[Dataset entries — start]
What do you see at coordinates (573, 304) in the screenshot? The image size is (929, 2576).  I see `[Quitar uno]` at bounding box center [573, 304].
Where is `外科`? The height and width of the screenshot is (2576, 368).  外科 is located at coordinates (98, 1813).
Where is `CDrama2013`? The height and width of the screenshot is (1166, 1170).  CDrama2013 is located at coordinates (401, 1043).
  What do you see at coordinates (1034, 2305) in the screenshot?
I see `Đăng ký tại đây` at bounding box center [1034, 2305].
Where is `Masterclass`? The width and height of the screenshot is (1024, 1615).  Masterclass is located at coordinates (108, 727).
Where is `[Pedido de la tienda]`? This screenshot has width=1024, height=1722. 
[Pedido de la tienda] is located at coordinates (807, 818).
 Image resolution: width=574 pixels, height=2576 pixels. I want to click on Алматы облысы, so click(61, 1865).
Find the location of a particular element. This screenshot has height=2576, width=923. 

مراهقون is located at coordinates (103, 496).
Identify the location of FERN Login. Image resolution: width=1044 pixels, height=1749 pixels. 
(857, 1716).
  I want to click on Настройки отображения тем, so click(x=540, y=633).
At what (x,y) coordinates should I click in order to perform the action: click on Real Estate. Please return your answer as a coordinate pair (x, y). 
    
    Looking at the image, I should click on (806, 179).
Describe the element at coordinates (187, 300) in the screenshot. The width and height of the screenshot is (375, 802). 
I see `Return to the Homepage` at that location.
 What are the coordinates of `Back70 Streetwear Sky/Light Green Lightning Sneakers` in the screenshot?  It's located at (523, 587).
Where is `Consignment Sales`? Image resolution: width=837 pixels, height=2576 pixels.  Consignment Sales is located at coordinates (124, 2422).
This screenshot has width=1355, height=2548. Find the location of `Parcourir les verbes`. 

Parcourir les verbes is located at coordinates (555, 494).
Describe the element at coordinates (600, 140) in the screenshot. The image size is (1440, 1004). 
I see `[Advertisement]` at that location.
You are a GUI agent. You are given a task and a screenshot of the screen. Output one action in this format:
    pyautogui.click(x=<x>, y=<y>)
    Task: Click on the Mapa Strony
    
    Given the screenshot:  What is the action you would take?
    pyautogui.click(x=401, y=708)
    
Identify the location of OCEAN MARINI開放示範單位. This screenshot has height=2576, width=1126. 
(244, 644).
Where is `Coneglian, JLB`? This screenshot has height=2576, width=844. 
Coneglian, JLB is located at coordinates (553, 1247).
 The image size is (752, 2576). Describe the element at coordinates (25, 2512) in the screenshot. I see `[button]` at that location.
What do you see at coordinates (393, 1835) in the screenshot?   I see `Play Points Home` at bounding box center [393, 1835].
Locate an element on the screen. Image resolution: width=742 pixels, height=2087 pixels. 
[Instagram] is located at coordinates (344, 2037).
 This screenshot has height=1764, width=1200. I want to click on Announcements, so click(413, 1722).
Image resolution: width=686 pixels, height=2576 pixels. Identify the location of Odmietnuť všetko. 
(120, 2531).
[Dataset entries — finish]
**Task directions:**
Restate word for word the lines from the line containing "Task: Click on the Mapa Strony" through the last line of the listing, inclusive, and nothing beyond them.

**Solution:**
    Task: Click on the Mapa Strony
    
    Given the screenshot:  What is the action you would take?
    pyautogui.click(x=401, y=708)
    
Identify the location of OCEAN MARINI開放示範單位. This screenshot has height=2576, width=1126. 
(244, 644).
Where is `Coneglian, JLB`? This screenshot has height=2576, width=844. 
Coneglian, JLB is located at coordinates (553, 1247).
 The image size is (752, 2576). Describe the element at coordinates (25, 2512) in the screenshot. I see `[button]` at that location.
What do you see at coordinates (393, 1835) in the screenshot?   I see `Play Points Home` at bounding box center [393, 1835].
Locate an element on the screen. Image resolution: width=742 pixels, height=2087 pixels. 
[Instagram] is located at coordinates (344, 2037).
 This screenshot has height=1764, width=1200. I want to click on Announcements, so click(413, 1722).
Image resolution: width=686 pixels, height=2576 pixels. Identify the location of Odmietnuť všetko. 
(120, 2531).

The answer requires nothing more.